Bien que je ne sois pas sikh, j’avais déjà produit un projet de média éducatif pour la communauté sikhe américaine, et je sentais que je pouvais avoir accès à la famille Sodhi pour raconter leur histoire. Lorsque j’ai contacté les Sodhis, Rana a partagé qu’un autre membre de la communauté sikhe avait récemment été abattu lors d’un crime haineux. À ce stade, avec le soutien d’un coproducteur américain sikh, Preetmohan Singh, et de nombreux amis, il n’y avait pas de retour en arrière. Lorsque j’ai commencé à relater l’expérience de la famille Sodhi, j’ai réalisé que la foi durable de Rana dans le rêve américain était au cœur de l’histoire.

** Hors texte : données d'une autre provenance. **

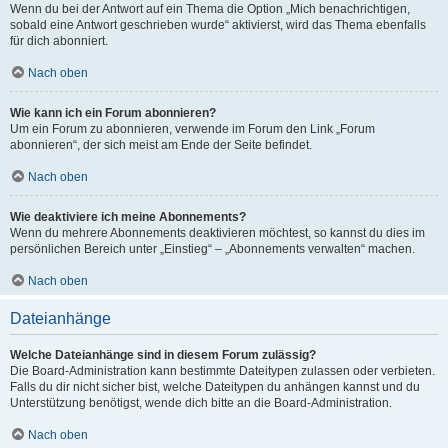
Wenn du bei der Antwort auf ein Thema die Option „Mich benachrichtigen,
sobald eine Antwort geschrieben wurde“ aktivierst, wird das Thema ebenfalls
für dich abonniert.
Nach oben
Wie kann ich ein Forum abonnieren?
Um ein Forum zu abonnieren, verwende im Forum den Link „Forum
abonnieren“, der sich meist am Ende der Seite befindet.
Nach oben
Wie deaktiviere ich meine Abonnements?
Wenn du mehrere Abonnements deaktivieren möchtest, so kannst du dies im
persönlichen Bereich unter „Einstieg“ – „Abonnements verwalten“ machen.
Nach oben
Dateianhänge
Welche Dateianhänge sind in diesem Forum zulässig?
Die Board-Administration kann bestimmte Dateitypen zulassen oder verbieten.
Falls du dir nicht sicher bist, welche Dateitypen du anhängen kannst und du
Unterstützung benötigst, wende dich bitte an die Board-Administration.
Nach oben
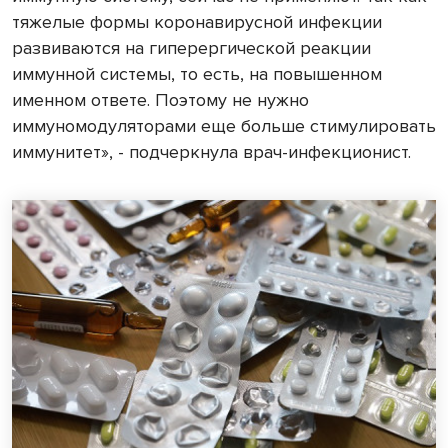
тяжелые формы коронавирусной инфекции
развиваются на гиперергической реакции
иммунной системы, то есть, на повышенном
именном ответе. Поэтому не нужно
иммуномодуляторами еще больше стимулировать
иммунитет», - подчеркнула врач-инфекционист.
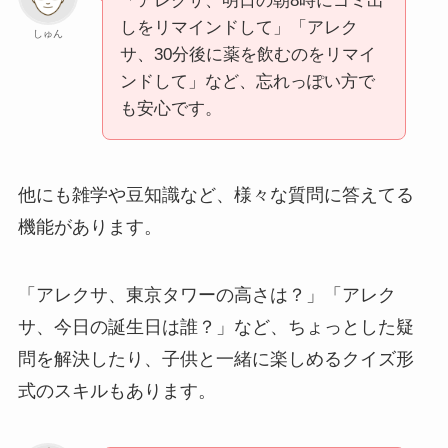
「アレクサ、明日の朝8時にゴミ出
しをリマインドして」「アレク
しゅん
サ、30分後に薬を飲むのをリマイ
ンドして」など、忘れっぽい方で
も安心です。
他にも雑学や豆知識など、様々な質問に答えてる
機能があります。
「アレクサ、東京タワーの高さは？」「アレク
サ、今日の誕生日は誰？」など、ちょっとした疑
問を解決したり、子供と一緒に楽しめるクイズ形
式のスキルもあります。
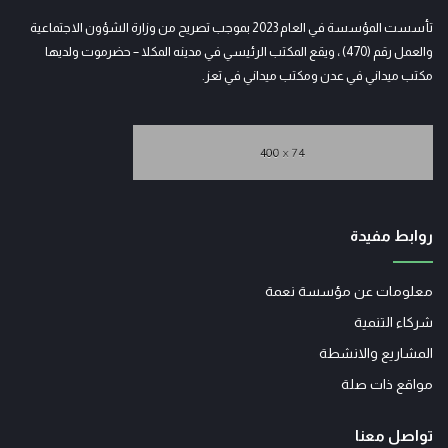
تأسست المؤسسة في العام 2023 بموجب تصريح من وزارة الشؤون الاجتماعية
والعمل رقم (470) ، ويقع المكتب الرئيسي في مدينه المكلا – حضرموت ولديها
مكتب ميداني في عدن ومكتب ميداني في تعز.
روابط مفيدة
معلومات عن مؤسسة نعمة
شركاء التنمية
المشاريع والانشطة
مواقع ذات صلة
تواصل معنا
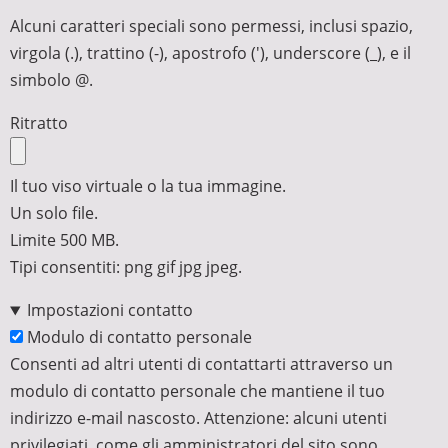
Alcuni caratteri speciali sono permessi, inclusi spazio,
virgola (.), trattino (-), apostrofo ('), underscore (_), e il
simbolo @.
Ritratto
Il tuo viso virtuale o la tua immagine.
Un solo file.
Limite 500 MB.
Tipi consentiti: png gif jpg jpeg.
Impostazioni contatto
Modulo di contatto personale
Consenti ad altri utenti di contattarti attraverso un
modulo di contatto personale che mantiene il tuo
indirizzo e-mail nascosto. Attenzione: alcuni utenti
privilegiati, come gli amministratori del sito sono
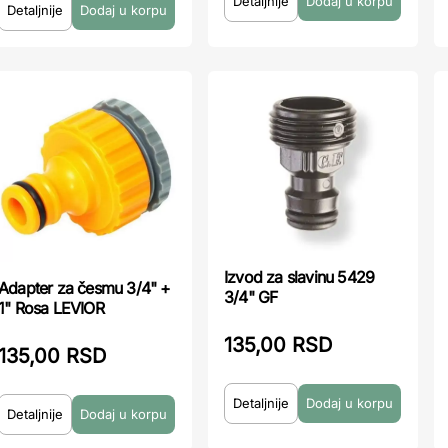
Detaljnije
Detaljnije
Izvod za slavinu 5429
Adapter za česmu 3/4" +
3/4" GF
1" Rosa LEVIOR
135,00 RSD
135,00 RSD
Detaljnije
Detaljnije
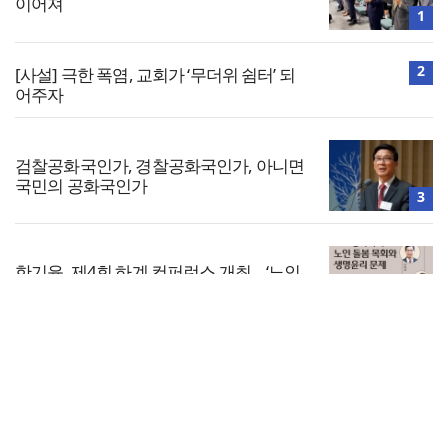
이어져
1
2
[사설] 극한 폭염, 교회가 ‘무더위 쉼터’ 되
어주자
검찰공화국인가, 경찰공화국인가, 아니면
국민의 공화국인가
3
한기윤, 제4회 하계 컨퍼런스 개최… ‘노인
돌봄목회와 생명윤리’ 다룬다
4
전체보기
합신대 안상혁 총장, 지샘병원 직원예배서
‘그리스도의 기쁨’ 설교
교회일반
5
교회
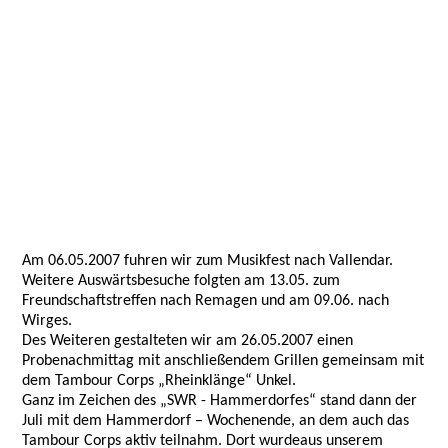
Am 06.05.2007 fuhren wir zum Musikfest nach Vallendar.
Weitere Auswärtsbesuche folgten am 13.05. zum
Freundschaftstreffen nach Remagen und am 09.06. nach
Wirges.
Des Weiteren gestalteten wir am 26.05.2007 einen
Probenachmittag mit anschließendem Grillen gemeinsam mit
dem Tambour Corps „Rheinklänge“ Unkel.
Ganz im Zeichen des „SWR - Hammerdorfes“ stand dann der
Juli mit dem Hammerdorf – Wochenende, an dem auch das
Tambour Corps aktiv teilnahm. Dort wurdeaus unserem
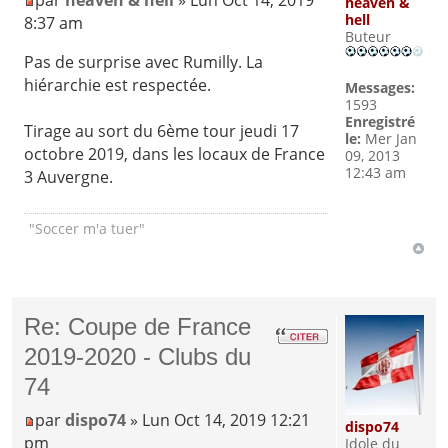
par
heaven & hell
» Lun Oct 14, 2019
heaven &
hell
8:37 am
Buteur
Pas de surprise avec Rumilly. La
hiérarchie est respectée.
Messages:
1593
Enregistré
Tirage au sort du 6ème tour jeudi 17
le:
Mer Jan
octobre 2019, dans les locaux de France
09, 2013
12:43 am
3 Auvergne.
"Soccer m'a tuer"
Re: Coupe de France
2019-2020 - Clubs du
74
par
dispo74
» Lun Oct 14, 2019 12:21
dispo74
pm
Idole du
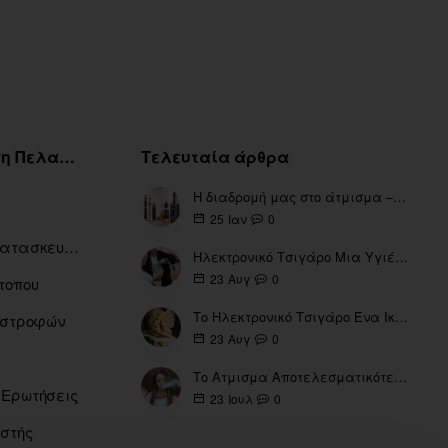
Εξυπηρέτηση Πελατών
Τελευταία άρθρα
Η διαδρομή μας στο άτμισμα – Από τα πρώτα eGo έως τη σύγχρονη εποχή
0
25
Ιαν
Ευρετήριο Κατασκευαστών
Ηλεκτρονικό Τσιγάρο Μια Υγιέστερη Επιλογή
0
23
Αυγ
τοπου
Το Ηλεκτρονικό Τσιγάρο Ένα Ικανό Εργαλείο για τη Διακοπή του Καπνίσματος
πιστροφών
0
23
Αυγ
Το Ατμισμα Αποτελεσματικότερο μέσω για την διακοπή Καπνίσματος
 Ερωτήσεις
0
23
Ιουλ
ιστής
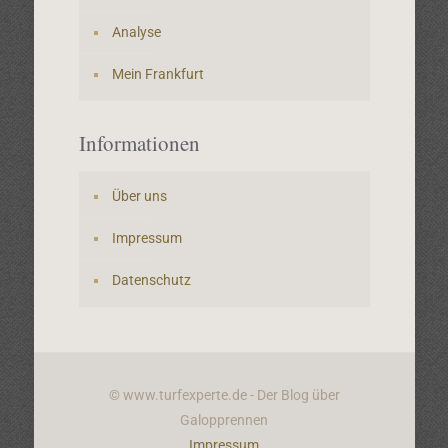
Analyse
Mein Frankfurt
Informationen
Über uns
Impressum
Datenschutz
© www.turfexperte.de - Der Blog über
Galopprennen
Impressum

Une question délicate dans UN RÊVE EN DOUTE concerne le fait que les Sikhs ne sont pas musulmans. Ce malentendu représentait si clairement le degré d’ignorance derrière la haine aveugle, mais il obligeait également les Sikhs à se distinguer des musulmans. Il était important d’éduquer sur leurs différences sans sembler dire qu’il était, en fait, approprié d’attribuer la responsabilité du 11 septembre à tous les musulmans. Comme le dit Rana dans le film, il ne veut pas que quiconque d’une ethnie quelconque soit blessé par la haine.

On m’a souvent demandé pourquoi il était important qu’un crime haineux soit appelé crime haineux. Une victime de meurtre qui est tuée pour une autre raison n’est-elle pas considérée comme aussi importante que quelqu’un qui est assassiné par haine? Bien sûr, la vie de l’individu a la même valeur, mais étiqueter un crime haineux est important car cet acte unique terrorise tout un groupe.

J’espère que A DREAM IN DOUBT aidera les téléspectateurs à créer un dialogue significatif sur l’identité, l’immigration, l’impact des crimes haineux sur les communautés et ce que signifie être américain. Plus important encore, j’espère que cela pourra rassembler des personnes d’horizons différents pour construire de nouvelles relations. À bien des égards, Phoenix constitue un modèle car les forces de l’ordre, les médias locaux, les groupes interconfessionnels et le ministère de la Justice se sont rassemblés autour de Rana et de sa communauté pour montrer leur soutien et nouer des amitiés. J’aimerais voir ce modèle reproduit de loin.